More generally, we can trigger this error without using implicit declarations and special cased allocator functions.

foo.c:

int *test(void) : itype(_Ptr<int>);
void a() {
  int *b = test();
}

bar.c:

int *test();
void c() {
  int *d = test();
}
mattmccutchen-cci commented 3 years ago

Assuming we reuse this GitHub issue to refer to the issue John mentioned, if it isn't causing a benchmark error as far as we know, I think we should remove the label now. We can always add the label back if we rediscover the issue during error triage.

To the merits of the issue: I presume the cause is just that 3C links the test extern function across translation units and introduces a single atom for its return type, and in this case, for whatever reason, the "checked" status is taking priority and being used in bar.c? As long as 3C links global definitions, I don't think we can expect it to cope with arbitrary differences in declarations across translation units, and I'd be opposed to adding workarounds in narrower cases unless we have evidence that it's important in real-world code. Of course, we have a proposal in #341 to change the linking. John, what do you think? Is this issue worth keeping open?

john-h-kastner commented 3 years ago

I think this can be closed. I see two ways this might get fixed, and both are covered by existing issues.

mattmccutchen-cci commented 3 years ago

I see: this is not an arbitrary difference in declarations, but rather one in which the declarations would be compatible if they appeared in the same translation unit. Yes, it would be nice if 3C supported that. At this point, I can't rule out that there might be similar cases not covered by #678, but I think we can wait until we run into them to file an issue. Thanks.

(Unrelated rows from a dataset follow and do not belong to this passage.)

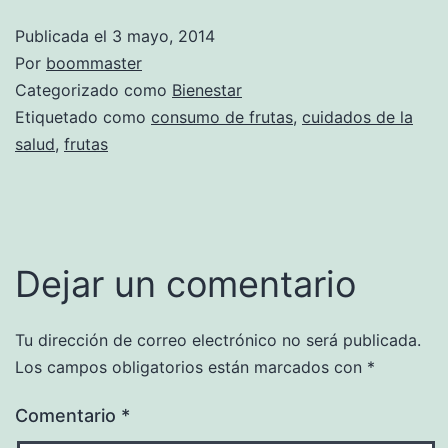
Publicada el
3 mayo, 2014
Por
boommaster
Categorizado como
Bienestar
Etiquetado como
consumo de frutas
,
cuidados de la
salud
,
frutas
Dejar un comentario
Tu dirección de correo electrónico no será publicada.
Los campos obligatorios están marcados con
*
Comentario
*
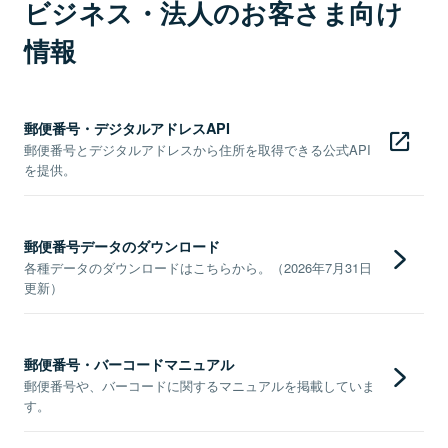
ビジネス・法人のお客さま向け
情報
郵便番号・デジタルアドレスAPI
郵便番号とデジタルアドレスから住所を取得できる公式API
を提供。
郵便番号データのダウンロード
各種データのダウンロードはこちらから。（2026年7月31日
更新）
郵便番号・バーコードマニュアル
郵便番号や、バーコードに関するマニュアルを掲載していま
す。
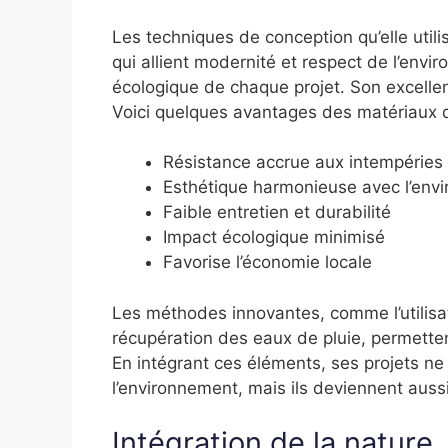
Les techniques de conception qu’elle uti
qui allient modernité et respect de l’envi
écologique de chaque projet. Son excellen
Voici quelques avantages des matériaux qu’
Résistance accrue aux intempéries
Esthétique harmonieuse avec l’env
Faible entretien et durabilité
Impact écologique minimisé
Favorise l’économie locale
Les méthodes innovantes, comme l’utilisa
récupération des eaux de pluie, permetten
En intégrant ces éléments, ses projets ne
l’environnement, mais ils deviennent auss
Intégration de la nature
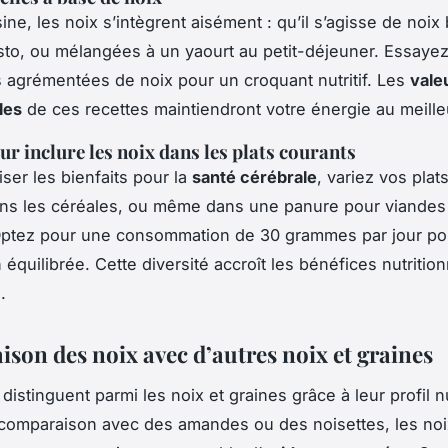
ine, les noix s’intègrent aisément : qu’il s’agisse de noi
to, ou mélangées à un yaourt au petit-déjeuner. Essaye
 agrémentées de noix pour un croquant nutritif. Les
vale
les
de ces recettes maintiendront votre énergie au meille
ur inclure les noix dans les plats courants
ser les bienfaits pour la
santé cérébrale
, variez vos plat
ns les céréales, ou même dans une panure pour viandes
Optez pour une consommation de 30 grammes par jour po
 équilibrée. Cette diversité accroît les bénéfices nutritionn
.
son des noix avec d’autres noix et graines
distinguent parmi les noix et graines grâce à leur profil nu
comparaison avec des amandes ou des noisettes, les noi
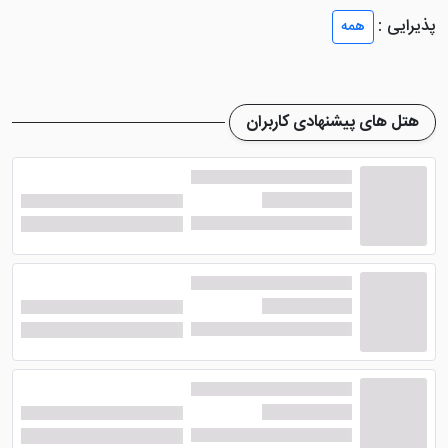
هتل حدود 73 واحد اقامتی از ظرفیت 2 نفر تا 5 نفر ایجاد
پذیرایی :
همه
شده است که شما می توانید بر اساس تعداد نفرات خود،
اتاق مورد نظر در هتل را مورد رزرو قرار دهید. ویوی تمامی
اتاق ها به روی محوطه سر سبز هتل است که حس سر زندگی
را هنگام اقامت به مهمانان منتقل می کنند.
هتل های پیشنهادی کاربران
همچنین امکانات رفاهی در اتاق های
هتل سه ستاره باغ
معین اهواز
به صورت کامل ایجاد شده و از نظر راحتی
مهمانان هنگام اقامت جای نگرانی نیست. سیستم تهویه
مطبوع، سیستم گرمایش و سرمایش، حمام، سرویس
بهداشتی، مبلمان راحتی، روم سرویس، تلویزیون، یخچال،
لوازم بهداشتی برای هر فرد مجزا و ... از جمله امکانات موجود
در این اتاق ها هستند.
امکانات هتل باغ معین اهواز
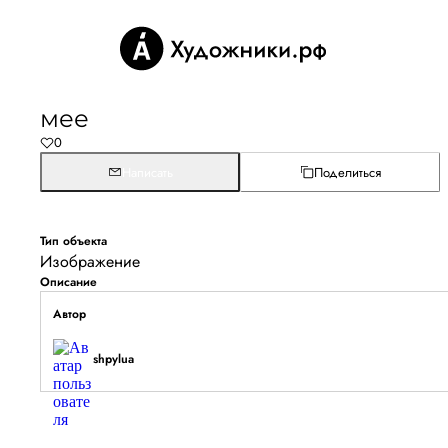
мее
0
Написать
Поделиться
Тип объекта
Изображение
Описание
Автор
shpylua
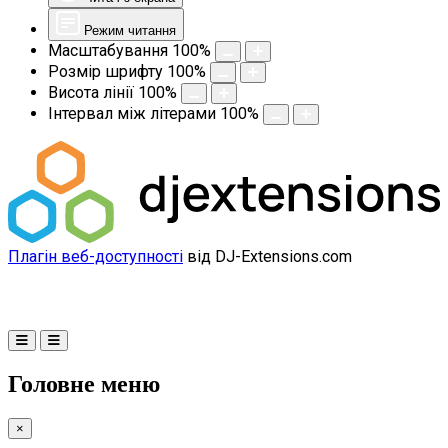
Режим читання
Масштабування
100
%
Розмір шрифту
100
%
Висота лінії
100
%
Інтервал між літерами
100
%
Плагін веб-доступності
від DJ-Extensions.com
Головне меню
×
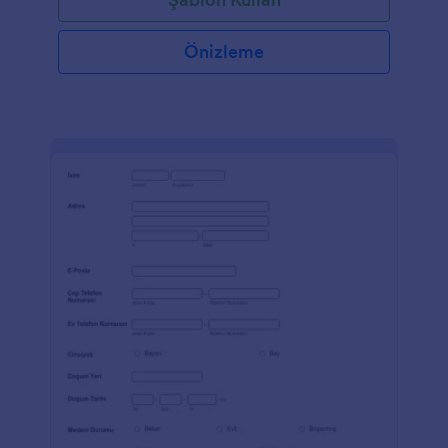
Önizleme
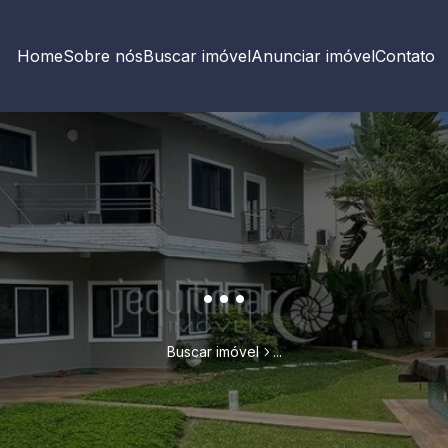
Home
Sobre nós
Buscar imóvel
Anunciar imóvel
Contato
...
Buscar imóvel
...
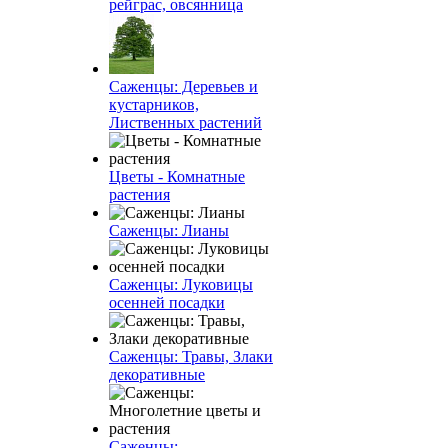
рейграс, овсянница
Саженцы: Деревьев и
кустарников,
Лиственных растений
Цветы - Комнатные
растения
Саженцы: Лианы
Саженцы: Луковицы
осенней посадки
Саженцы: Травы, Злаки
декоративные
Саженцы:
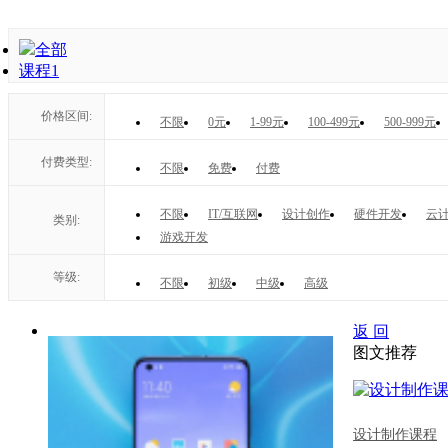
全部
课程
1
价格区间:
不限
0元
1-99元
100-499元
500-999元
付费类型:
不限
免费
付费
不限
IT/互联网
设计创作
硬件开发
云计
类别:
游戏开发
等级:
不限
初级
中级
高级
返 回
图文推荐
设计制作课程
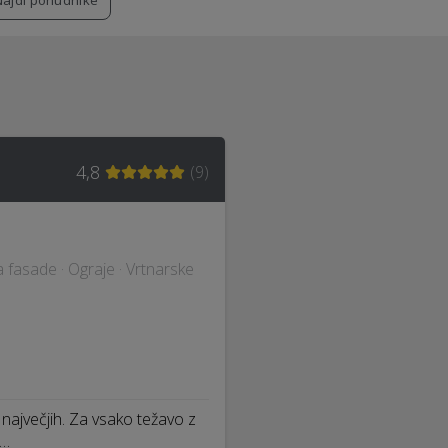
Najdi ponudnike
4,8
(
9
)
a fasade · Ograje · Vrtnarske
 največjih. Za vsako težavo z
 …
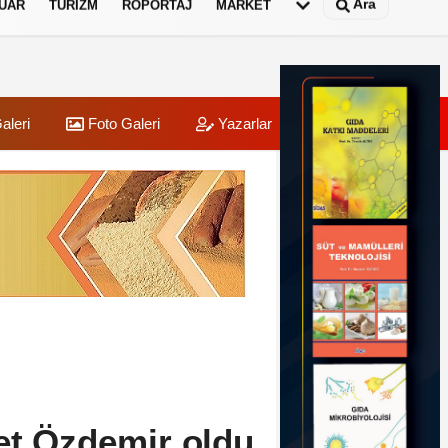
Ara
UAR
TURIZM
RÖPORTAJ
MARKET
aleri
Foto Galeri
Yazarlar
Üye Paneli
et Özdemir oldu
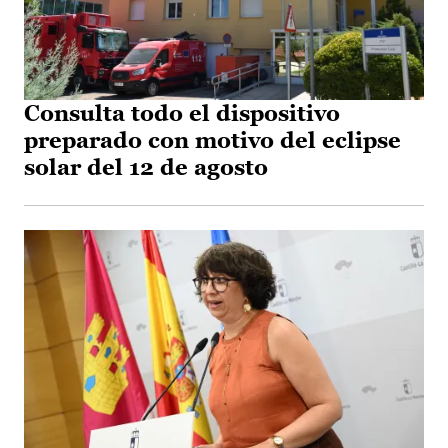
Consulta todo el dispositivo
preparado con motivo del eclipse
solar del 12 de agosto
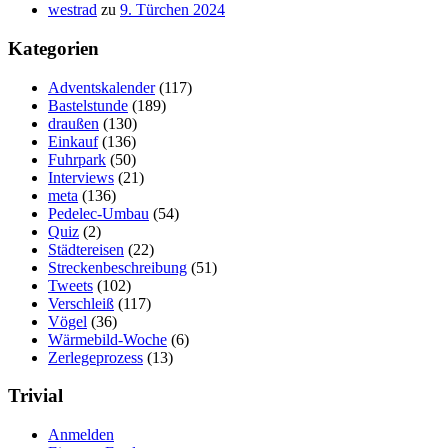
westrad
zu
9. Türchen 2024
Kategorien
Adventskalender
(117)
Bastelstunde
(189)
draußen
(130)
Einkauf
(136)
Fuhrpark
(50)
Interviews
(21)
meta
(136)
Pedelec-Umbau
(54)
Quiz
(2)
Städtereisen
(22)
Streckenbeschreibung
(51)
Tweets
(102)
Verschleiß
(117)
Vögel
(36)
Wärmebild-Woche
(6)
Zerlegeprozess
(13)
Trivial
Anmelden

mattmccutchen-cci commented 3 years ago

Actually, I thought of at least one case that #678 (as currently stated) wouldn't fix: if the declaration without the itype is #included from unwritable code. So I think we should keep this issue for all cases not covered by #678, though it may be low priority and we may decide that there isn't any solution whose benefit would justify the implementation effort. I doubt we'd want 3C to automatically add a redeclaration with the itype to the user's file, but perhaps 3C could issue a warning to help the user understand the root cause of the compile error.

mattmccutchen-cci commented 3 years ago

A similar problem with environ came up in #725, so I'm updating the title of this issue to cover all program elements that can have itypes, not just functions.